Qwen3.5 and Qwen3-Coder-Next have become popular choices for local deployment. The 35B-A3B mixture-of-experts variant of Qwen3.5 is particularly attractive because it runs well on consumer hardware while punching above its weight class. Qwen3-Coder-Next 80B is one of the strongest open coding models available. Both were being held back by a suboptimal compute graph in llama.cpp.

The cross-platform nature of this fix matters too. Whether you are on NVIDIA CUDA, Apple Metal, or AMD Vulkan, you get the improvement. That is unusual - most llama.cpp performance patches target a single backend.

For anyone who switched to vLLM or MLX because of the speed gap, this closes much of the distance. Llama.cpp's advantage has always been its portability and quantization support. Now it is no longer paying a steep performance tax for Qwen architectures.

Our Take

This is how open-source inference should work. A performance regression gets flagged by users, documented in GitHub issues with real benchmarks, and fixed with a targeted PR. The turnaround from "llama.cpp is 40% slower than vLLM on Qwen-Next" to "here is a 36% speedup" is exactly what makes llama.cpp the backbone of local AI.

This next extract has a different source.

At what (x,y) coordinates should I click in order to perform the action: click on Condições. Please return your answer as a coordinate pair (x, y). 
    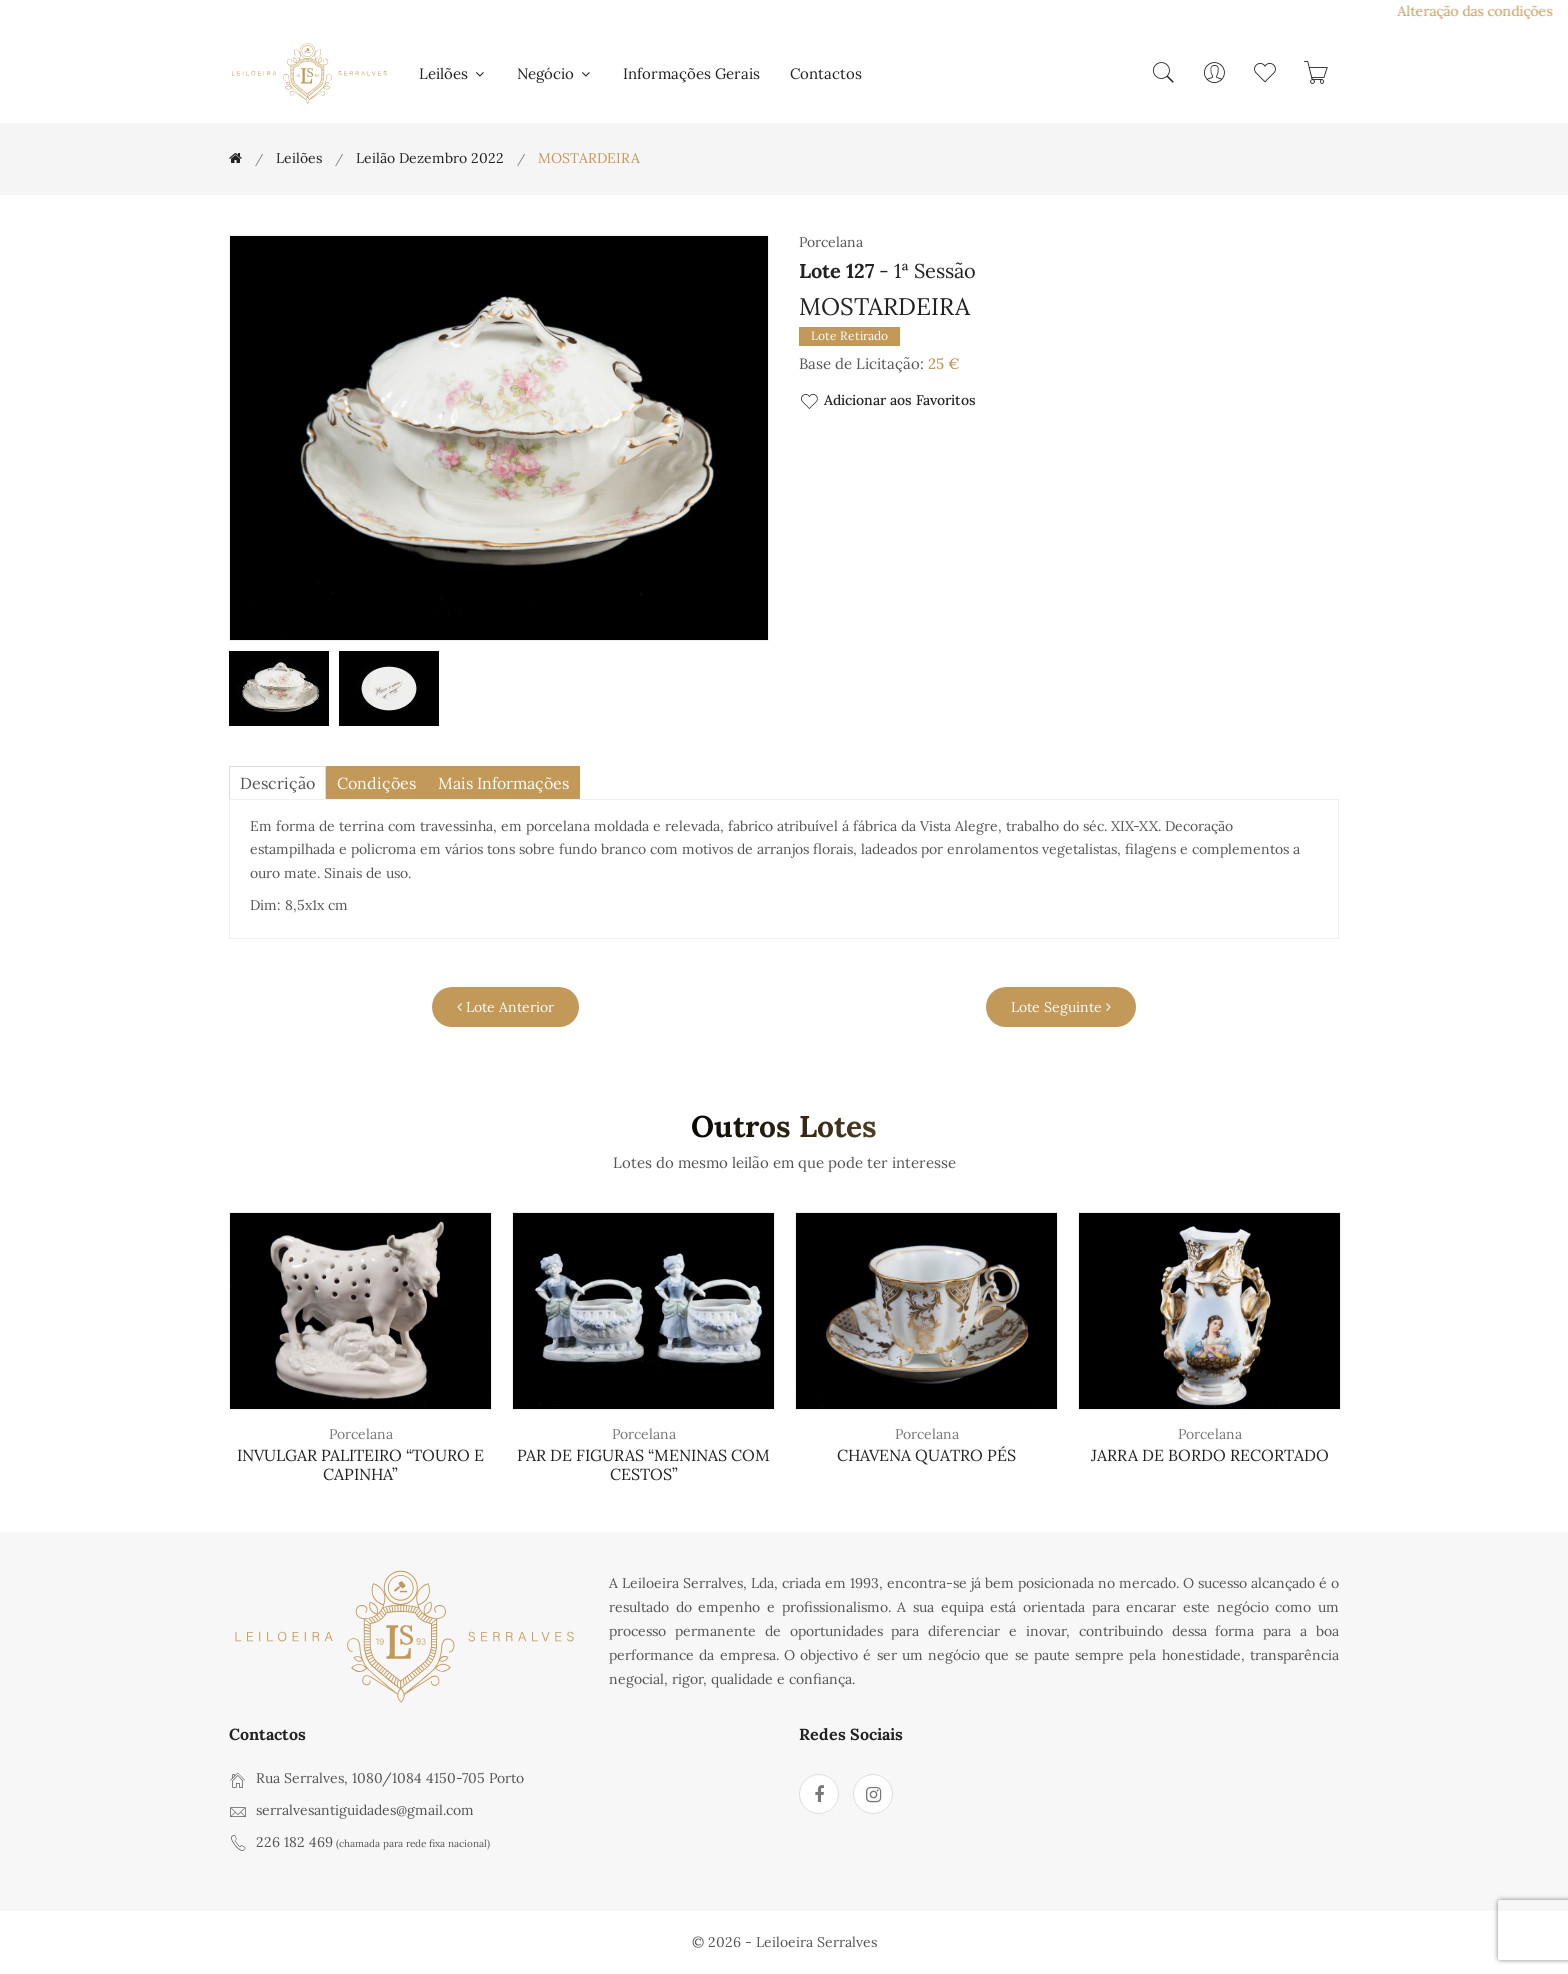
    Looking at the image, I should click on (376, 783).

The practical takeaway: if you are running any Qwen3.5 or Qwen-Next model through llama.cpp, update immediately. Pull the latest build. The improvement is real and requires zero configuration changes on your end.

For those choosing between local inference backends, this reinforces llama.cpp's position as the default choice. It may not always be the fastest on day one for new architectures, but the community catches up quickly, and the breadth of hardware support is unmatched. vLLM remains better for high-throughput server deployments. MLX is still faster on Apple Silicon for supported models. But llama.cpp is the only option that works well everywhere, and with this fix, the gap on Qwen models is now much smaller.

One thing to watch: Qwen3.5's smaller MoE variants (like the 35B-A3B) should see similar improvements, making them even more viable on a single consumer GPU.